Twenty years ago, investors and analysts asked businesses, “What’s your web strategy?” Fifteen years ago, it was, “What’s your mobile strategy?” Today, it’s “What’s your AI strategy?”

Artificial intelligence gives businesses powerful new ways to get deeper insights into customer experiences, needs, wants, habits, risks and more. Yet as with the web and mobile, recognizing AI’s “why” isn’t the same as understanding its “how” and “where.”

In fact, many organizations that are new to AI face a common challenge because the technology applies to so many areas. All of the possibilities can quickly become overwhelming as IT leaders take a strategic approach to their investments and initiatives. And then they face a gauntlet of technology choices and implementation options.

To make the most of AI, organizations must understand how it works, the role machine learning plays in recognizing important patterns in the data and the best practices to help them get started.

Machine Learning Puts Data in Context

The first step is understanding how AI works. In a nutshell, AI is software that can do something it wasn’t explicitly written to do. That capability is enabled by machine learning (ML), which uses linear regression, decision trees and other algorithms to identify patterns. ML teaches the AI which patterns to look for so it can respond when it sees them.

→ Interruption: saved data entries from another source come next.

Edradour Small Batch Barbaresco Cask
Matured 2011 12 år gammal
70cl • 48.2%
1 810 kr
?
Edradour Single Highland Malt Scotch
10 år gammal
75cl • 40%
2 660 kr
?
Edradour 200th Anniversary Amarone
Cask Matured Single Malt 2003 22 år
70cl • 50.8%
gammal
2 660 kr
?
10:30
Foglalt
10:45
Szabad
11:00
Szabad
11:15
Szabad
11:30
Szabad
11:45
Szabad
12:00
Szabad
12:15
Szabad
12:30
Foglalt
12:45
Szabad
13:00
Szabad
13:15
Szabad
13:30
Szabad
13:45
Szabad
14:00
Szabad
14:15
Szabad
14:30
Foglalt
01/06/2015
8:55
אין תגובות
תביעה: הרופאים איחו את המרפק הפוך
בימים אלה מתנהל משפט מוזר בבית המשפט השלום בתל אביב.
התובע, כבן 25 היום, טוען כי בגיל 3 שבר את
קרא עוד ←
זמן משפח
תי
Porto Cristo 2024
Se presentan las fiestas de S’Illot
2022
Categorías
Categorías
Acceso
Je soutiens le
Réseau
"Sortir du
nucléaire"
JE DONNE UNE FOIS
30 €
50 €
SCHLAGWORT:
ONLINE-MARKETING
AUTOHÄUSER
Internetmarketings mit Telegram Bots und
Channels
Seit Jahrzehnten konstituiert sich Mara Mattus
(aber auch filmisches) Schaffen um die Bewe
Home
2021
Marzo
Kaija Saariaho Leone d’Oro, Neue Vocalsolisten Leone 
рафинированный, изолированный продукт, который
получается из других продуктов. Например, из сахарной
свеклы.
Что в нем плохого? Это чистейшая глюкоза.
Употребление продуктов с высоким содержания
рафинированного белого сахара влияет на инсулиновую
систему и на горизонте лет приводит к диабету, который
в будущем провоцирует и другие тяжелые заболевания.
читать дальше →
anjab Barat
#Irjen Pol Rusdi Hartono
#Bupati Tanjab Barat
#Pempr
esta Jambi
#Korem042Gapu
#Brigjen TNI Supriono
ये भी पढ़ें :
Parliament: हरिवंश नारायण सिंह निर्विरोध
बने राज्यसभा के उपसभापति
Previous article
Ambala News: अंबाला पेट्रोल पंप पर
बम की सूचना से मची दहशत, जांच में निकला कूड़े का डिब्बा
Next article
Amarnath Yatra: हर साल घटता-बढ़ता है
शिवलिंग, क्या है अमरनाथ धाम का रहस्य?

For example, suppose a hurricane is headed for the East Coast. A financial services firm could use AI to predict how certain stocks will react before and after the storm. ML will scrutinize historical data about how those stocks performed during hurricanes with similar paths and intensities.

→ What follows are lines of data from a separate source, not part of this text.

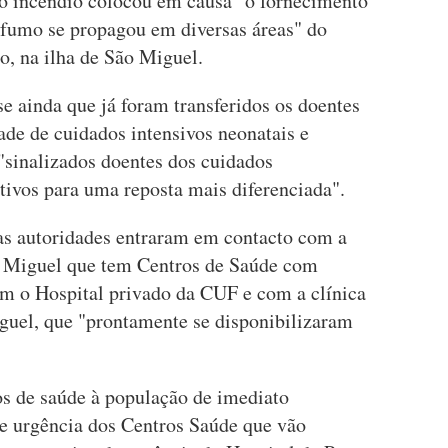
e o incêndio colocou em causa "o fornecimento
o fumo se propagou em diversas áreas" do
o, na ilha de São Miguel.
se ainda que já foram transferidos os doentes
ade de cuidados intensivos neonatais e
"sinalizados doentes dos cuidados
tivos para uma reposta mais diferenciada".
as autoridades entraram em contacto com a
o Miguel que tem Centros de Saúde com
m o Hospital privado da CUF e com a clínica
guel, que "prontamente se disponibilizaram
os de saúde à população de imediato
e urgência dos Centros Saúde que vão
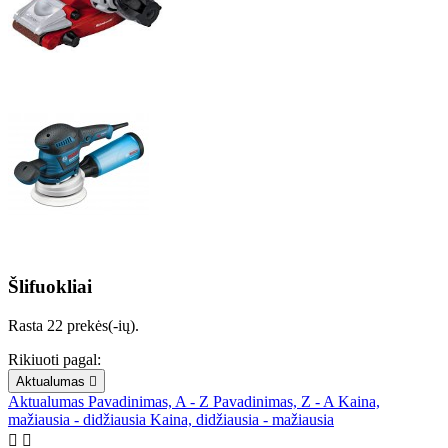
Šlifuokliai
Rasta 22 prekės(-ių).
Rikiuoti pagal:
Aktualumas

Aktualumas
Pavadinimas, A - Z
Pavadinimas, Z - A
Kaina,
mažiausia - didžiausia
Kaina, didžiausia - mažiausia


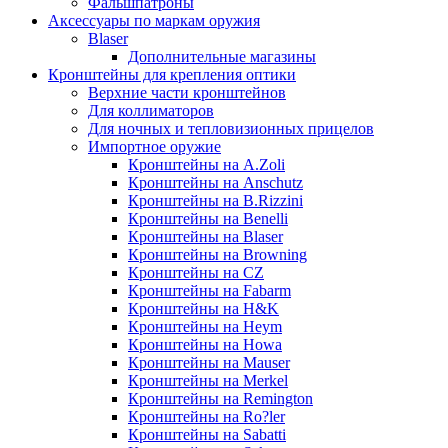
Фальшпатроны
Аксессуары по маркам оружия
Blaser
Дополнительные магазины
Кронштейны для крепления оптики
Верхние части кронштейнов
Для коллиматоров
Для ночных и тепловизионных прицелов
Импортное оружие
Кронштейны на A.Zoli
Кронштейны на Anschutz
Кронштейны на B.Rizzini
Кронштейны на Benelli
Кронштейны на Blaser
Кронштейны на Browning
Кронштейны на CZ
Кронштейны на Fabarm
Кронштейны на H&K
Кронштейны на Heym
Кронштейны на Howa
Кронштейны на Mauser
Кронштейны на Merkel
Кронштейны на Remington
Кронштейны на Ro?ler
Кронштейны на Sabatti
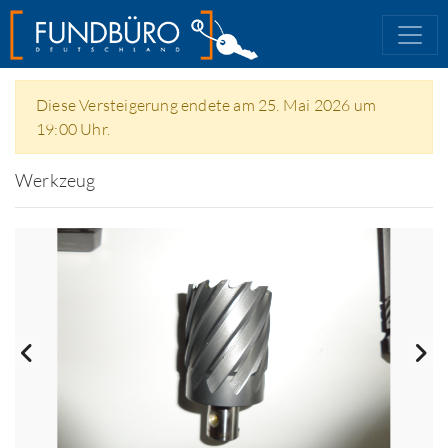
Diese Versteigerung endete am 25. Mai 2026 um
19:00 Uhr.
Werkzeug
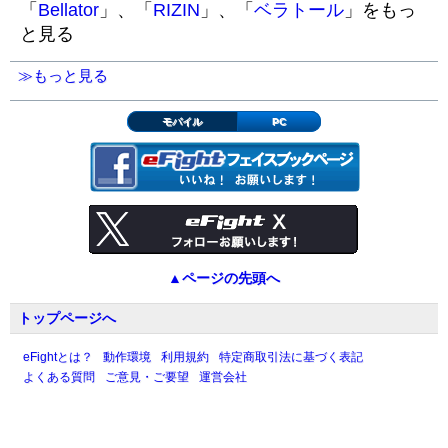
「
Bellator
」、「
RIZIN
」、「
ベラトール
」をもっ
と見る
≫もっと見る
モバイル
PC
▲ページの先頭へ
トップページへ
eFightとは？
動作環境
利用規約
特定商取引法に基づく表記
よくある質問
ご意見・ご要望
運営会社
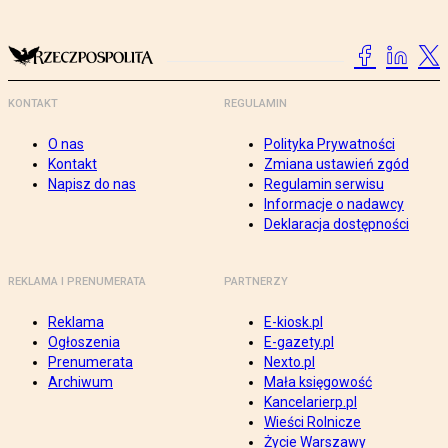
KONTAKT
REGULAMIN
O nas
Polityka Prywatności
Kontakt
Zmiana ustawień zgód
Napisz do nas
Regulamin serwisu
Informacje o nadawcy
Deklaracja dostępności
REKLAMA I PRENUMERATA
PARTNERZY
Reklama
E-kiosk.pl
Ogłoszenia
E-gazety.pl
Prenumerata
Nexto.pl
Archiwum
Mała księgowość
Kancelarierp.pl
Wieści Rolnicze
Życie Warszawy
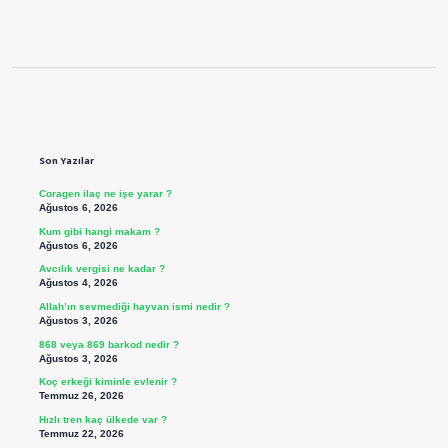
Sidebar
Son Yazılar
Coragen ilaç ne işe yarar ?
Ağustos 6, 2026
Kum gibi hangi makam ?
Ağustos 6, 2026
Avcılık vergisi ne kadar ?
Ağustos 4, 2026
Allah’ın sevmediği hayvan ismi nedir ?
Ağustos 3, 2026
868 veya 869 barkod nedir ?
Ağustos 3, 2026
Koç erkeği kiminle evlenir ?
Temmuz 26, 2026
Hızlı tren kaç ülkede var ?
Temmuz 22, 2026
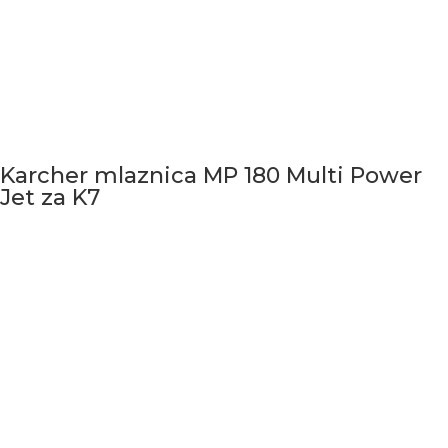
Karcher mlaznica MP 180 Multi Power
Jet za K7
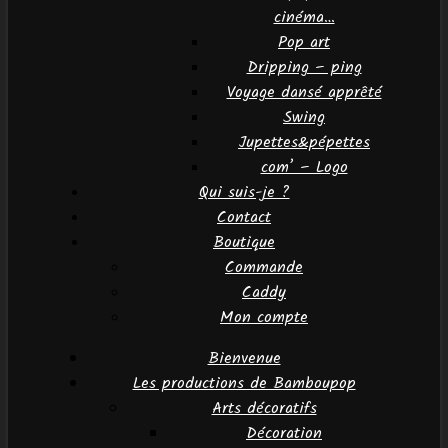
cinéma…
Pop art
Dripping – ping
Voyage dansé apprêté
Swing
Jupettes&pépettes
com’ – Logo
Qui suis-je ?
Contact
Boutique
Commande
Caddy
Mon compte
Bienvenue
Les productions de Bamboupop
Arts décoratifs
Décoration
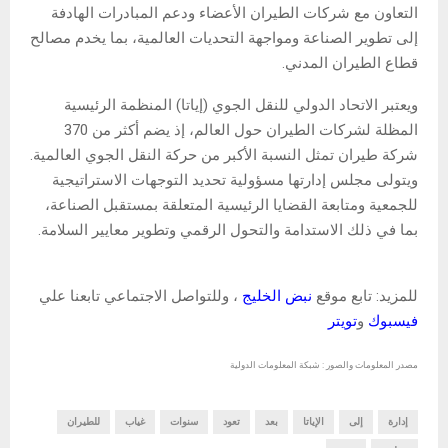
التعاون مع شركات الطيران الأعضاء ودعم المبادرات الهادفة
إلى تطوير الصناعة ومواجهة التحديات العالمية، بما يخدم مصالح
قطاع الطيران المدني.
ويعتبر الاتحاد الدولي للنقل الجوي (إياتا) المنظمة الرئيسية
المظلة لشركات الطيران حول العالم، إذ يضم أكثر من 370
شركة طيران تمثل النسبة الأكبر من حركة النقل الجوي العالمية.
ويتولى مجلس إدارتها مسؤولية تحديد التوجهات الاستراتيجية
للجمعية ومتابعة القضايا الرئيسية المتعلقة بمستقبل الصناعة،
بما في ذلك الاستدامة والتحول الرقمي وتطوير معايير السلامة.
للمزيد: تابع موقع
نبض الخليج
، وللتواصل الاجتماعي تابعنا علي
فيسبوك
و
تويتر
مصدر المعلومات والصور : شبكة المعلومات الدولية
إدارة
إلى
الإياتا
بعد
تعود
سنوات
غياب
للطيران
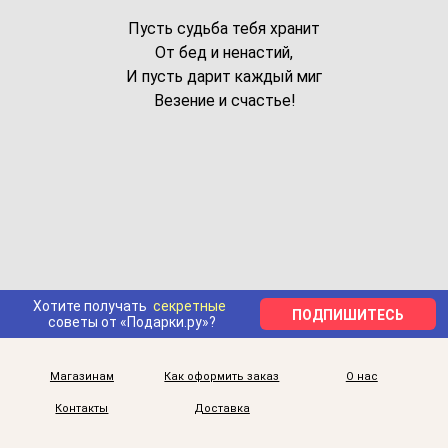
Пусть судьба тебя хранит
От бед и ненастий,
И пусть дарит каждый миг
Везение и счастье!
Хотите получать
секретные
ПОДПИШИТЕСЬ
советы от «Подарки.ру»?
Магазинам
Как оформить заказ
О нас
Контакты
Доставка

This enables the AI to predict which stocks will benefit, such as building-supply companies, and which ones will suffer, such as amusement parks and hotel chains. These insights help the firm provide a great customer experience because its investors’ portfolios can be fine-tuned to weather the storm.

Getting Started with AI

In any application for any industry, the AI-development process begins with training data and a model designed to perform a task, such as detecting fraud, classifying risk or segmenting customer types. This training data produces a test program capable of that task. Next, new data is fed into the test program so it’s continuously learning and testing. The more data the AI program has to work with, the better it becomes at its task.

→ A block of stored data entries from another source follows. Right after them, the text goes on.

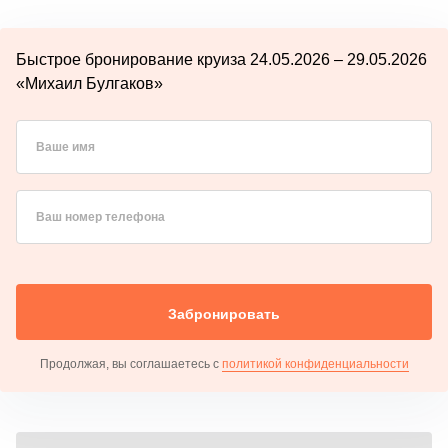
Быстрое бронирование круиза 24.05.2026 – 29.05.2026
«Михаил Булгаков»
Ваше имя
Ваш номер телефона
Забронировать
Продолжая, вы соглашаетесь с
политикой конфиденциальности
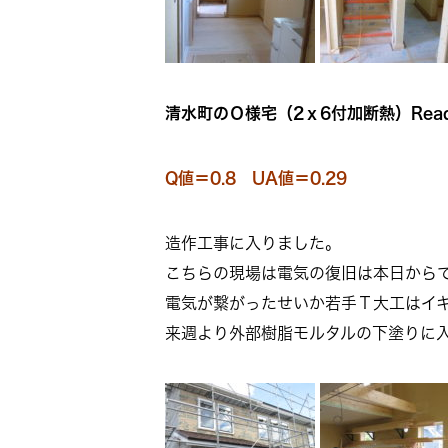
清水町のＯ様宅（2ｘ6付加断熱）Read
Q値＝0.8 UA値＝0.29
造作工事に入りました。
こちらの現場は電気の復旧は本日から
電気が繋がったせいか若手Ｔ大工はイ
来週より外部樹脂モルタルの下塗りに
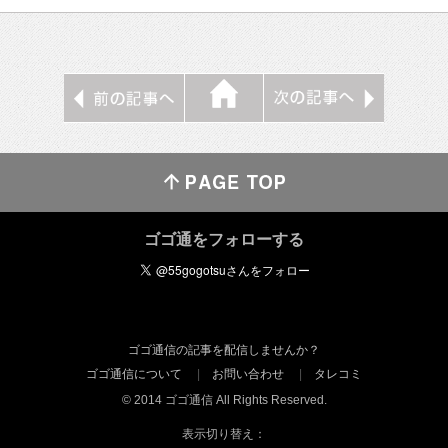
ゴゴ通をフォローする
ゴゴ通信の記事を配信しませんか？
ゴゴ通信について
お問い合わせ
タレコミ
© 2014 ゴゴ通信 All Rights Reserved.
表示切り替え：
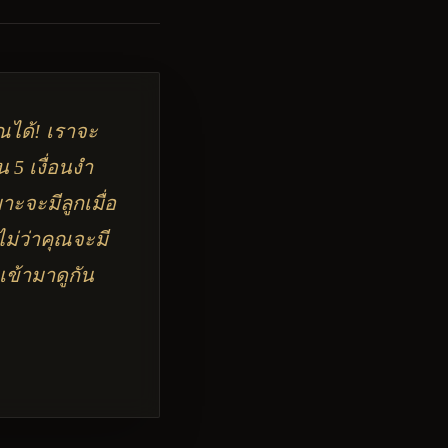
ุณได้! เราจะ
 5 เงื่อนงำ
ะจะมีลูกเมื่อ
่ว่าคุณจะมี
เข้ามาดูกัน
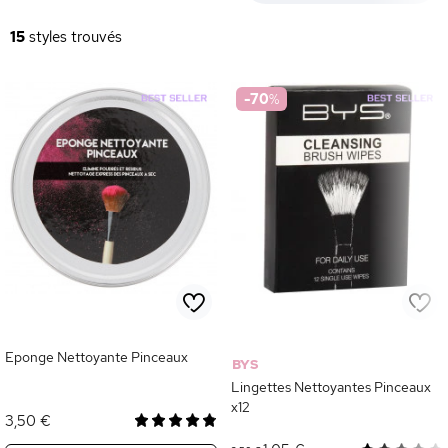
assurent une hygiène optimale et un rangement organisé.
15
styles trouvés
-70
%
Eponge Nettoyante Pinceaux
BYS
Lingettes Nettoyantes Pinceaux
x12
3,50 €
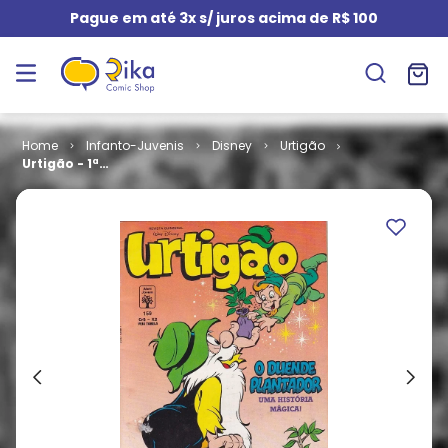
Pague em até 3x s/ juros acima de R$ 100
Infanto-Juvenis
Disney
Urtigão
Urtigão - 1ª
Série # 159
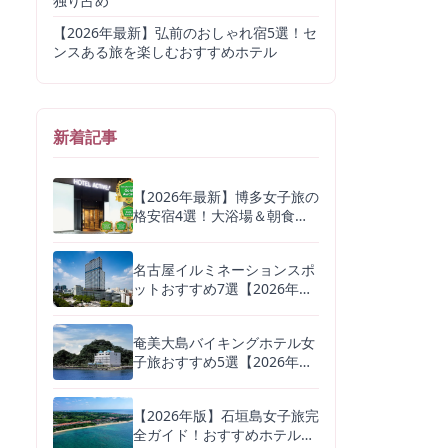
独り占め
【2026年最新】弘前のおしゃれ宿5選！セ
ンスある旅を楽しむおすすめホテル
新着記事
【2026年最新】博多女子旅の
格安宿4選！大浴場＆朝食つ
きでコスパ最強ホテルを厳選
名古屋イルミネーションスポ
ットおすすめ7選【2026年
版】無料で楽しめる名所から
デートに人気の体験型まで
奄美大島バイキングホテル女
子旅おすすめ5選【2026年
版】鶏飯・黒糖スイーツが自
慢の宿を徹底比較
【2026年版】石垣島女子旅完
全ガイド！おすすめホテル4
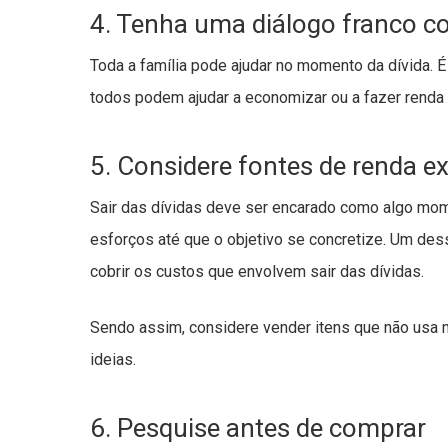
4. Tenha uma diálogo franco co
Toda a família pode ajudar no momento da dívida. É 
todos podem ajudar a economizar ou a fazer renda 
5. Considere fontes de renda ex
Sair das dívidas deve ser encarado como algo mom
esforços até que o objetivo se concretize. Um des
cobrir os custos que envolvem sair das dívidas.
Sendo assim, considere vender itens que não usa ma
ideias.
6. Pesquise antes de comprar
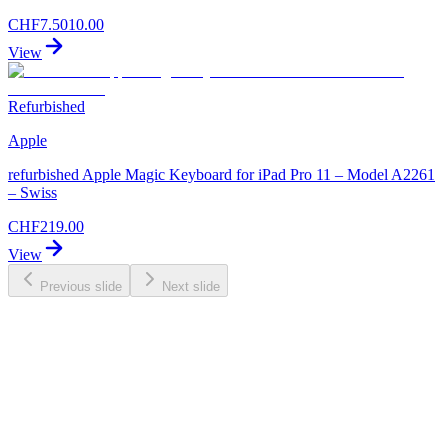
CHF
7.50
10.00
View
Refurbished
Apple
refurbished Apple Magic Keyboard for iPad Pro 11 – Model A2261
– Swiss
CHF
219.00
View
Previous slide
Next slide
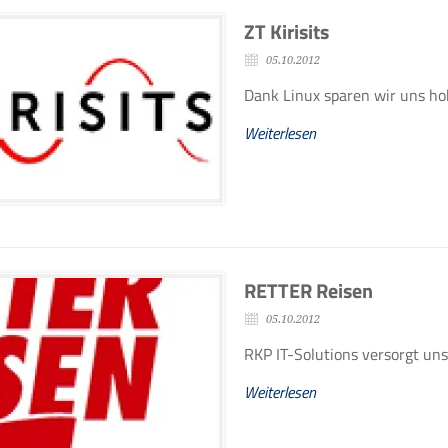
ZT Kirisits
05.10.2012
Dank Linux sparen wir uns ho
Weiterlesen
RETTER Reisen
05.10.2012
RKP IT-Solutions versorgt un
Weiterlesen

But what should that task be? This question is another place where businesses often stumble when using AI for the first time. The following checklist can help organizations to get over that hurdle:

  • Pick a single use case, such as optimizing the customer experience, rather than trying to implement AI immediately across a whole company.
  • Pinpoint the business problems and opportunities you want AI to address and the ways you plan to measure the AI’s impact (metrics).
  • Determine which departments need to provide input, approval and funding.
  • Identify the data types (structured, unstructured or both), sources and lifecycles. Determine what quality data looks like.
  • Choose tools for working with the data, such as libraries, APIs and programming languages.
  • Use the metrics to track results and understand the effect on business goals and challenges.

That’s still a lot to consider. Many organizations deal with the complexity of AI projects by working with a partner that has extensive experience on such initiatives. The right partner also can help to identify the products capable of meeting specific goals and develop governance policies and best practices that ensure data is always secure and compliant with relevant regulations. All of this lays the foundation for AI success.